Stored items
==*==

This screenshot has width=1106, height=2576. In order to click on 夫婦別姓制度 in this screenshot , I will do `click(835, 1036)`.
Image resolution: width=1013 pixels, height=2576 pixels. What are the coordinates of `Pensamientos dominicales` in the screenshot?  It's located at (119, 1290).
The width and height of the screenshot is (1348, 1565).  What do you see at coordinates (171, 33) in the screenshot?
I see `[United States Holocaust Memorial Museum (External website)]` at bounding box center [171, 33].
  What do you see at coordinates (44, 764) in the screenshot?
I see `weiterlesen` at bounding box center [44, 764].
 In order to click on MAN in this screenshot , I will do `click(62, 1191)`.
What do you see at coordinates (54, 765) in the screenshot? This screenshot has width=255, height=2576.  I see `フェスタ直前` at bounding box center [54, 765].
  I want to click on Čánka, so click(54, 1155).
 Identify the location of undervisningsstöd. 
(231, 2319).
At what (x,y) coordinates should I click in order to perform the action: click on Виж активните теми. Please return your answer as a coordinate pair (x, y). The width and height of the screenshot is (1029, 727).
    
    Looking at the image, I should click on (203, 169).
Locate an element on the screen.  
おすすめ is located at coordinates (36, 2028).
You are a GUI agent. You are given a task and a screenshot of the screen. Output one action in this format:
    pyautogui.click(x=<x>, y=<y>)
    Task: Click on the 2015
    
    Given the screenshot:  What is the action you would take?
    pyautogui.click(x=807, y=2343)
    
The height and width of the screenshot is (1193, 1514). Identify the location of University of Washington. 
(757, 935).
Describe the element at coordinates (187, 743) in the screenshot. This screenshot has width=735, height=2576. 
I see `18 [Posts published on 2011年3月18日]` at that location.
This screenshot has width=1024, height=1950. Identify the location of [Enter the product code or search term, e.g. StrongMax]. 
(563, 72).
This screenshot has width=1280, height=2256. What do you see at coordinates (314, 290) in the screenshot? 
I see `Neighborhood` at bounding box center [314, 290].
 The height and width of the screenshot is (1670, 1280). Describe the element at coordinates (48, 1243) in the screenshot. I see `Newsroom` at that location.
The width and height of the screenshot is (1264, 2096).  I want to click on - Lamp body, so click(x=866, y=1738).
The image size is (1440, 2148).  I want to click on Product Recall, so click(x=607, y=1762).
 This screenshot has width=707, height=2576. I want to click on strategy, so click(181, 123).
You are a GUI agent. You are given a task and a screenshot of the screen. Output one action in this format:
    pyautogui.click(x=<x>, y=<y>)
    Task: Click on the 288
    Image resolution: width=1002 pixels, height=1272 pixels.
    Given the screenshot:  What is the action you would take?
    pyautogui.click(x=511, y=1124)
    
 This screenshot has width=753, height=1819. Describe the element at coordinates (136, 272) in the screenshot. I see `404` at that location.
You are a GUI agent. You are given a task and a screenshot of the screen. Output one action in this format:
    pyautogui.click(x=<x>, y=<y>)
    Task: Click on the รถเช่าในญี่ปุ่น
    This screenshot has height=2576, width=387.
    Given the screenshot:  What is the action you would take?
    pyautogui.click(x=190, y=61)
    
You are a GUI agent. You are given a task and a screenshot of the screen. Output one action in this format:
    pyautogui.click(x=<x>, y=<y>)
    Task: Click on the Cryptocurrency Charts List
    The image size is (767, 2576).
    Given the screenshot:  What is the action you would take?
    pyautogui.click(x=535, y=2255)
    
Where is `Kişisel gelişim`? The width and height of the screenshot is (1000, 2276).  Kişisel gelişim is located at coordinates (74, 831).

==*==

# REQUIRED WORK
Check all the records above and select each line where the string "resolution" is found.

# OUTPUT FOR THIS EXERCISE
Image resolution: width=1013 pixels, height=2576 pixels. What are the coordinates of `Pensamientos dominicales` in the screenshot?  It's located at (119, 1290).
    Image resolution: width=1002 pixels, height=1272 pixels.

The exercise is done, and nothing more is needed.